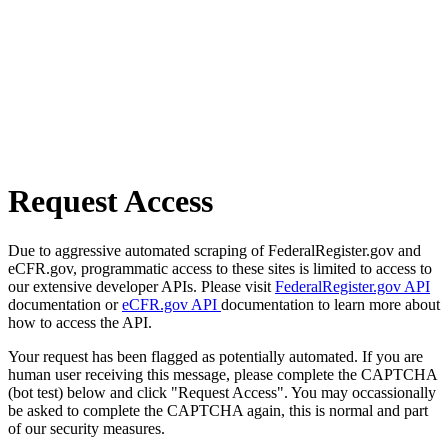
Request Access
Due to aggressive automated scraping of FederalRegister.gov and
eCFR.gov, programmatic access to these sites is limited to access to
our extensive developer APIs. Please visit
FederalRegister.gov API
documentation or
eCFR.gov API
documentation to learn more about
how to access the API.
Your request has been flagged as potentially automated. If you are
human user receiving this message, please complete the CAPTCHA
(bot test) below and click "Request Access". You may occassionally
be asked to complete the CAPTCHA again, this is normal and part
of our security measures.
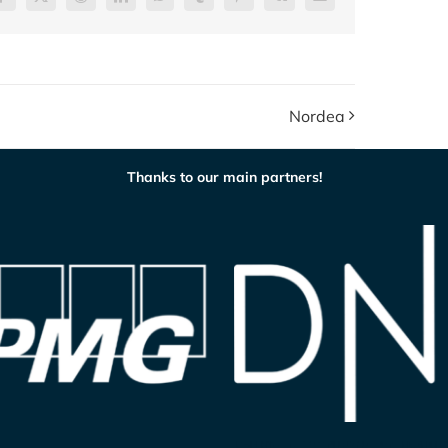
Facebook
X
Reddit
LinkedIn
WhatsApp
Tumblr
Pinterest
Vk
E-
post
Nordea
Thanks to our main partners!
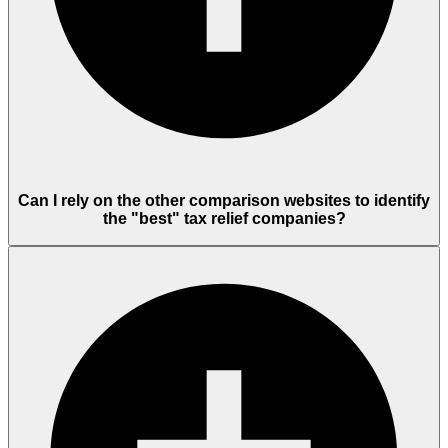
Can I rely on the other comparison websites to identify
the "best" tax relief companies?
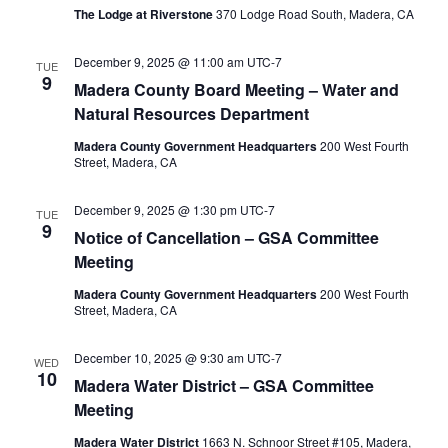
The Lodge at Riverstone
370 Lodge Road South, Madera, CA
December 9, 2025 @ 11:00 am
UTC-7
TUE
9
Madera County Board Meeting – Water and
Natural Resources Department
Madera County Government Headquarters
200 West Fourth
Street, Madera, CA
December 9, 2025 @ 1:30 pm
UTC-7
TUE
9
Notice of Cancellation – GSA Committee
Meeting
Madera County Government Headquarters
200 West Fourth
Street, Madera, CA
December 10, 2025 @ 9:30 am
UTC-7
WED
10
Madera Water District – GSA Committee
Meeting
Madera Water District
1663 N. Schnoor Street #105, Madera,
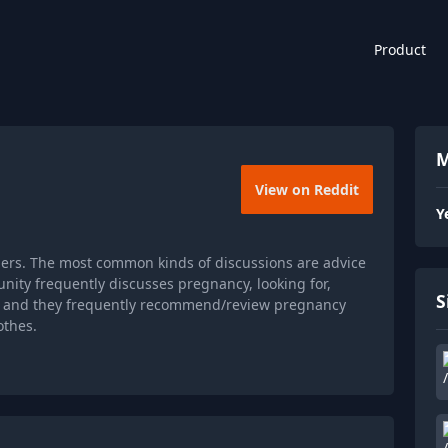
Product
M
View on Reddit
Y
ers. The most common kinds of discussions are advice
ity frequently discusses pregnancy, looking for,
S
or, and they frequently recommend/review pregnancy
othes.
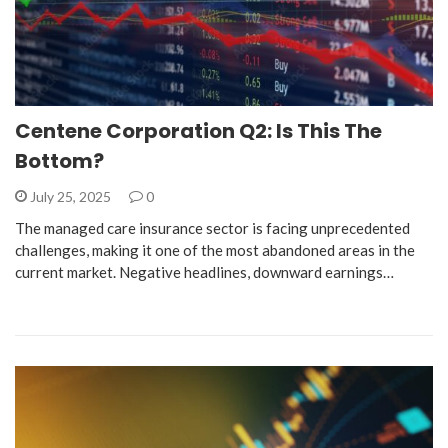
Centene Corporation Q2: Is This The
Bottom?
July 25, 2025
0
The managed care insurance sector is facing unprecedented
challenges, making it one of the most abandoned areas in the
current market. Negative headlines, downward earnings…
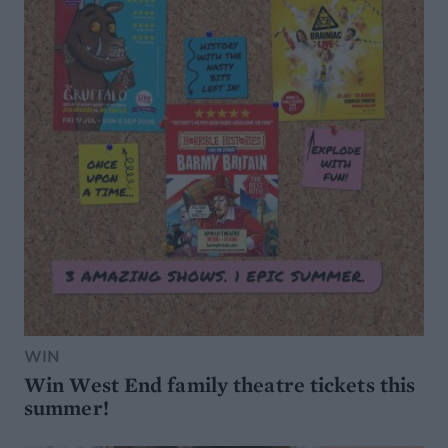
WIN
Win West End family theatre tickets this
summer!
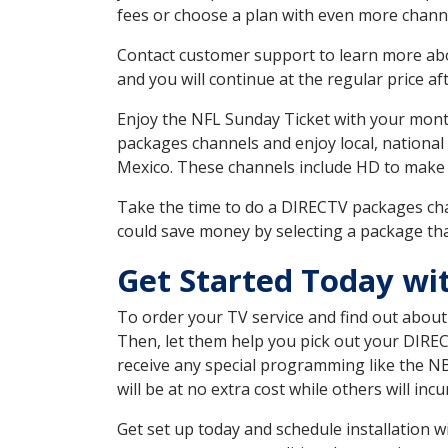
fees or choose a plan with even more channe
Contact customer support to learn more about
and you will continue at the regular price aft
Enjoy the NFL Sunday Ticket with your month
packages channels and enjoy local, national
Mexico. These channels include HD to make 
Take the time to do a DIRECTV packages cha
could save money by selecting a package tha
Get Started Today wi
To order your TV service and find out abou
Then, let them help you pick out your DIRE
receive any special programming like the N
will be at no extra cost while others will inc
Get set up today and schedule installation 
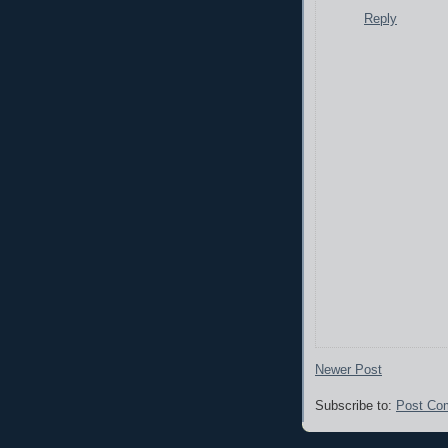
Reply
Newer Post
Subscribe to:
Post Co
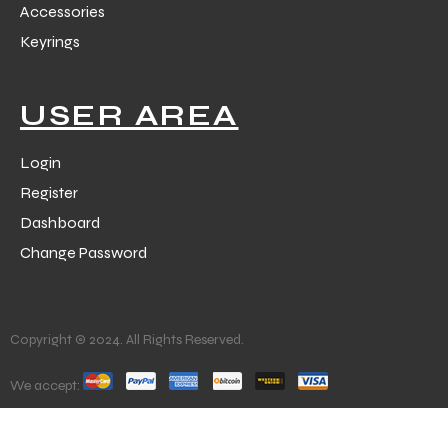
Accessories
Keyrings
USER AREA
Login
Register
Dashboard
Change Password
Copyright © 2024. All Rights Reserved.
We accept:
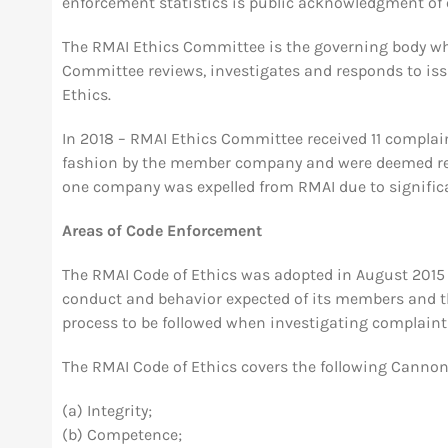
enforcement statistics is public acknowledgment of
The RMAI Ethics Committee is the governing body whi
Committee reviews, investigates and responds to iss
Ethics.
In 2018 – RMAI Ethics Committee received 11 complai
fashion by the member company and were deemed res
one company was expelled from RMAI due to significa
Areas of Code Enforcement
The RMAI Code of Ethics was adopted in August 2015 a
conduct and behavior expected of its members and th
process to be followed when investigating complaints
The RMAI Code of Ethics covers the following Cannon
(a) Integrity;
(b) Competence;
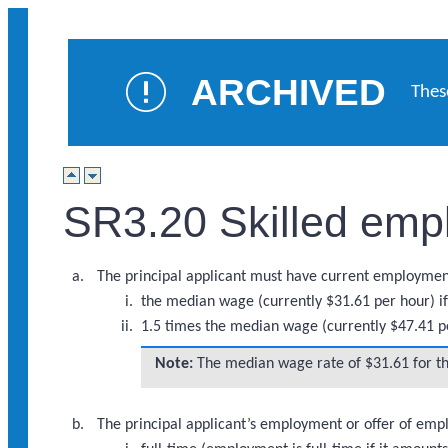
ARCHIVED
Thes
SR3.20 Skilled emp
The principal applicant must have current employment
the median wage (currently $31.61 per hour) if t
1.5 times the median wage (currently $47.41 per
Note:
The median wage rate of $31.61 for the
The principal applicant’s employment or offer of em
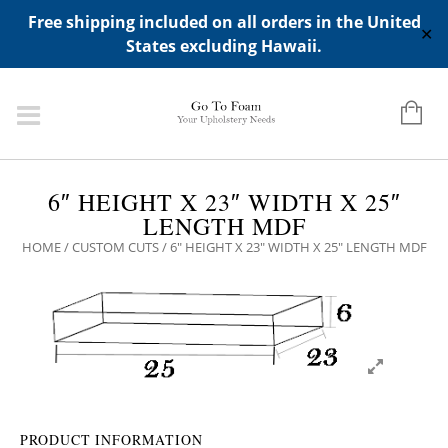
ADD ANY WIDGETS YOU WANT IN APPERANCE->WIDGETS-
Free shipping included on all orders in the United
>"HIDDEN TOP PANEL AREA"
✕
States excluding Hawaii.
6″ HEIGHT X 23″ WIDTH X 25″
LENGTH MDF
HOME
/
CUSTOM CUTS
/ 6″ HEIGHT X 23″ WIDTH X 25″ LENGTH MDF
PRODUCT INFORMATION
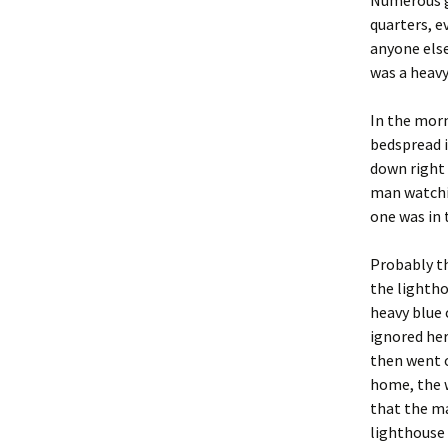
Numerous g
quarters, e
anyone else
was a heavy
In the morn
bedspread i
down right 
man watchi
one was in 
Probably th
the lightho
heavy blue 
ignored her
then went o
home, the 
that the ma
lighthouse 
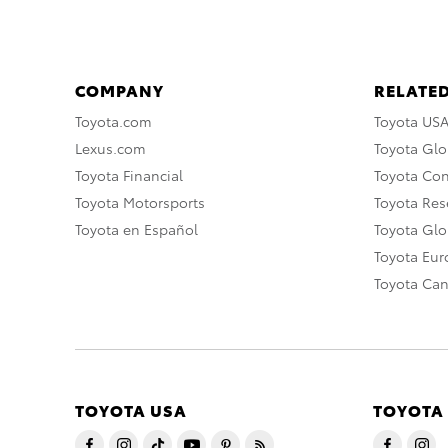
COMPANY
RELATED
Toyota.com
Toyota US
Lexus.com
Toyota Glo
Toyota Financial
Toyota Co
Toyota Motorsports
Toyota Rese
Toyota en Español
Toyota Gl
Toyota Eu
Toyota Ca
TOYOTA USA
TOYOTA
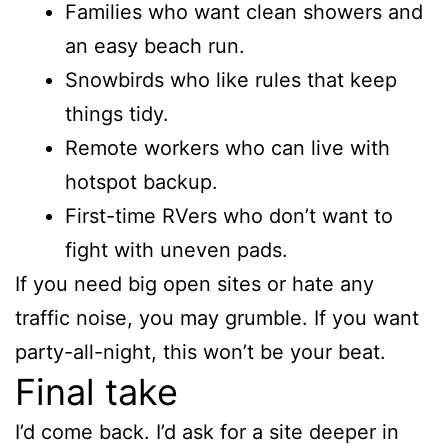
Families who want clean showers and
an easy beach run.
Snowbirds who like rules that keep
things tidy.
Remote workers who can live with
hotspot backup.
First-time RVers who don’t want to
fight with uneven pads.
If you need big open sites or hate any
traffic noise, you may grumble. If you want
party-all-night, this won’t be your beat.
Final take
I’d come back. I’d ask for a site deeper in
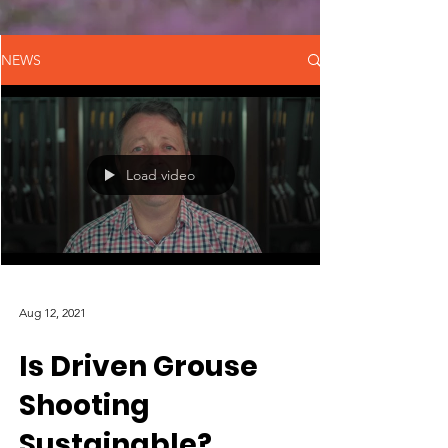
NEWS
Load video
Aug 12, 2021
Is Driven Grouse
Shooting
Sustainable?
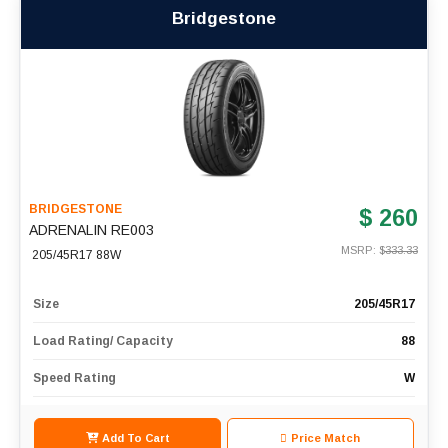
Bridgestone
BRIDGESTONE
$ 260
ADRENALIN RE003
MSRP: $
333.33
205/45R17 88W
Size
205/45R17
Load Rating/ Capacity
88
Speed Rating
W
Add To Cart
Price Match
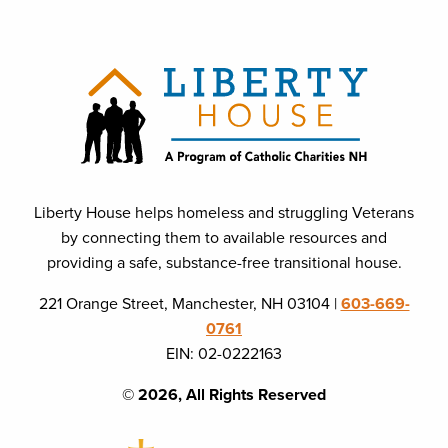
Liberty House helps homeless and struggling Veterans
by connecting them to available resources and
providing a safe, substance-free transitional house.
221 Orange Street, Manchester, NH 03104 |
603-669-
0761
EIN: 02-0222163
© 2026, All Rights Reserved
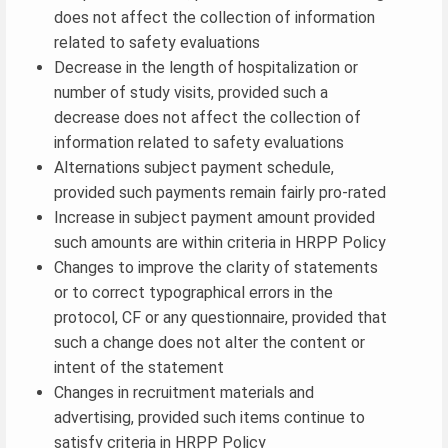
does not affect the collection of information
related to safety evaluations
Decrease in the length of hospitalization or
number of study visits, provided such a
decrease does not affect the collection of
information related to safety evaluations
Alternations subject payment schedule,
provided such payments remain fairly pro-rated
Increase in subject payment amount provided
such amounts are within criteria in HRPP Policy
Changes to improve the clarity of statements
or to correct typographical errors in the
protocol, CF or any questionnaire, provided that
such a change does not alter the content or
intent of the statement
Changes in recruitment materials and
advertising, provided such items continue to
satisfy criteria in HRPP Policy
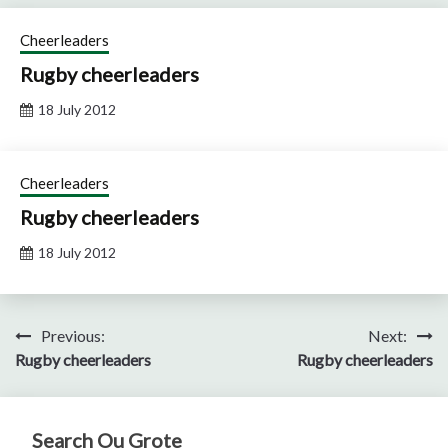
Cheerleaders
Rugby cheerleaders
18 July 2012
Cheerleaders
Rugby cheerleaders
18 July 2012
Post
Previous:
Next:
Rugby cheerleaders
Rugby cheerleaders
navigation
Search Ou Grote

What you need to do ▸ Would you please transcribe the listing in full, exactly, while omitting the images?

Result ▸
Request Access
Due to aggressive automated scraping of FederalRegister.gov and
eCFR.gov, programmatic access to these sites is limited to access to
our extensive developer APIs. Please visit
FederalRegister.gov API
documentation or
eCFR.gov API
documentation to learn more about
how to access the API.
Your request has been flagged as potentially automated. If you are
human user receiving this message, please complete the CAPTCHA
(bot test) below and click "Request Access". You may occassionally
be asked to complete the CAPTCHA again, this is normal and part
of our security measures.
Facebook
X
Reddit
LinkedIn
WhatsApp
Tumblr
Pinterest
Vk
E-
post
Nordea
Thanks to our main partners!
Can I rely on the other comparison websites to identify
the "best" tax relief companies?
The Lodge at Riverstone
370 Lodge Road South, Madera, CA
December 9, 2025 @ 11:00 am
UTC-7
TUE
9
Madera County Board Meeting – Water and
Natural Resources Department
Madera County Government Headquarters
200 West Fourth
Street, Madera, CA
December 9, 2025 @ 1:30 pm
UTC-7
TUE
9
Notice of Cancellation – GSA Committee
Meeting
Madera County Government Headquarters
200 West Fourth
Street, Madera, CA
December 10, 2025 @ 9:30 am
UTC-7
WED
10
Madera Water District – GSA Committee
Meeting
Madera Water District
1663 N. Schnoor Street #105, Madera,
Product
M
View on Reddit
Y
ers. The most common kinds of discussions are advice
ity frequently discusses pregnancy, looking for,
S
or, and they frequently recommend/review pregnancy
othes.
Centene Corporation Q2: Is This The
Bottom?
July 25, 2025
0
The managed care insurance sector is facing unprecedented
challenges, making it one of the most abandoned areas in the
current market. Negative headlines, downward earnings…
WIN
Win West End family theatre tickets this
summer!
fees or choose a plan with even more channe
Contact customer support to learn more about
and you will continue at the regular price aft
Enjoy the NFL Sunday Ticket with your month
packages channels and enjoy local, national
Mexico. These channels include HD to make 
Take the time to do a DIRECTV packages cha
could save money by selecting a package tha
Get Started Today wi
To order your TV service and find out abou
Then, let them help you pick out your DIRE
receive any special programming like the N
will be at no extra cost while others will inc
Get set up today and schedule installation 
Reply
Newer Post
Subscribe to:
Post Co
Accessories
Keyrings
USER AREA
Login
Register
Dashboard
Change Password
Copyright © 2024. All Rights Reserved.
We accept:
enforcement statistics is public acknowledgment of
The RMAI Ethics Committee is the governing body whi
Committee reviews, investigates and responds to iss
Ethics.
In 2018 – RMAI Ethics Committee received 11 complai
fashion by the member company and were deemed res
one company was expelled from RMAI due to significa
Areas of Code Enforcement
The RMAI Code of Ethics was adopted in August 2015 a
conduct and behavior expected of its members and th
process to be followed when investigating complaints
The RMAI Code of Ethics covers the following Cannon
(a) Integrity;
(b) Competence;
ARCHIVED
Thes
SR3.20 Skilled emp
The principal applicant must have current employment
the median wage (currently $31.61 per hour) if t
1.5 times the median wage (currently $47.41 per
Note:
The median wage rate of $31.61 for the
The principal applicant’s employment or offer of em
ADD ANY WIDGETS YOU WANT IN APPERANCE->WIDGETS-
Free shipping included on all orders in the United
>"HIDDEN TOP PANEL AREA"
✕
States excluding Hawaii.
6″ HEIGHT X 23″ WIDTH X 25″
LENGTH MDF
HOME
/
CUSTOM CUTS
/ 6″ HEIGHT X 23″ WIDTH X 25″ LENGTH MDF
PRODUCT INFORMATION
Numerous g
quarters, e
anyone else
was a heavy
In the morn
bedspread i
down right 
man watchi
one was in 
Probably th
the lightho
heavy blue 
ignored her
then went o
home, the 
that the ma
lighthouse 
COMPANY
RELATED
Toyota.com
Toyota US
Lexus.com
Toyota Glo
Toyota Financial
Toyota Co
Toyota Motorsports
Toyota Rese
Toyota en Español
Toyota Gl
Toyota Eu
Toyota Ca
TOYOTA USA
TOYOTA
Families who want clean showers and
an easy beach run.
Snowbirds who like rules that keep
things tidy.
Remote workers who can live with
hotspot backup.
First-time RVers who don’t want to
fight with uneven pads.
If you need big open sites or hate any
traffic noise, you may grumble. If you want
party-all-night, this won’t be your beat.
Final take
I’d come back. I’d ask for a site deeper in
NEWS
Load video
Aug 12, 2021
Is Driven Grouse
Shooting
Sustainable?
Bridgestone
BRIDGESTONE
$ 260
ADRENALIN RE003
MSRP: $
333.33
205/45R17 88W
Size
205/45R17
Load Rating/ Capacity
88
Speed Rating
W
Add To Cart
Price Match
Liberty House helps homeless and struggling Veterans
by connecting them to available resources and
providing a safe, substance-free transitional house.
221 Orange Street, Manchester, NH 03104 |
603-669-
0761
EIN: 02-0222163
© 2026, All Rights Reserved
does not affect the collection of information
related to safety evaluations
Decrease in the length of hospitalization or
number of study visits, provided such a
decrease does not affect the collection of
information related to safety evaluations
Alternations subject payment schedule,
provided such payments remain fairly pro-rated
Increase in subject payment amount provided
such amounts are within criteria in HRPP Policy
Changes to improve the clarity of statements
or to correct typographical errors in the
protocol, CF or any questionnaire, provided that
such a change does not alter the content or
intent of the statement
Changes in recruitment materials and
advertising, provided such items continue to
satisfy criteria in HRPP Policy
Cheerleaders
Rugby cheerleaders
18 July 2012
Cheerleaders
Rugby cheerleaders
18 July 2012
Post
Previous:
Next:
Rugby cheerleaders
Rugby cheerleaders
navigation
Search Ou Grote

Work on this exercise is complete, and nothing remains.